▸ WORK ORDER
Take each line of the listing that has the string "البرز" and report it.

▸ RECORDS SUPPLIED
* * * * * * *

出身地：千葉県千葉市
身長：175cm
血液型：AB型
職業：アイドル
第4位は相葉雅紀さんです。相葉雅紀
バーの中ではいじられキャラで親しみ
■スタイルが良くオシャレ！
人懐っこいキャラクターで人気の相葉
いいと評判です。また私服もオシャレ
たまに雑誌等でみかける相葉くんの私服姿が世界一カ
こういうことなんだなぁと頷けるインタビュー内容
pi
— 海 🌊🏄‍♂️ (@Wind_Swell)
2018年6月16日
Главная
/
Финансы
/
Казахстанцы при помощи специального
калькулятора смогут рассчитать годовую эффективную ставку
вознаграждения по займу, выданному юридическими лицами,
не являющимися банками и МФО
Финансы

* * * * * * *

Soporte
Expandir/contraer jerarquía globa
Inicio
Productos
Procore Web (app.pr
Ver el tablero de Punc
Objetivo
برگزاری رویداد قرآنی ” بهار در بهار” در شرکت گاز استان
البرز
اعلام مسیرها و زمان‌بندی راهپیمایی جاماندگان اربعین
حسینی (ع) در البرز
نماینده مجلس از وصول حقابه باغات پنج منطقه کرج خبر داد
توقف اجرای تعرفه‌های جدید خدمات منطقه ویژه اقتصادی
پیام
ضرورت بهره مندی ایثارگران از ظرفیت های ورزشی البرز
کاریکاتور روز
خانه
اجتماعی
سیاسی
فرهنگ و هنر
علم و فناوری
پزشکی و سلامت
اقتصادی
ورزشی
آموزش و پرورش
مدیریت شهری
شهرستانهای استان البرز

* * * * * * *

▸ ANSWER AREA
البرز
حسینی (ع) در البرز
ضرورت بهره مندی ایثارگران از ظرفیت های ورزشی البرز
شهرستانهای استان البرز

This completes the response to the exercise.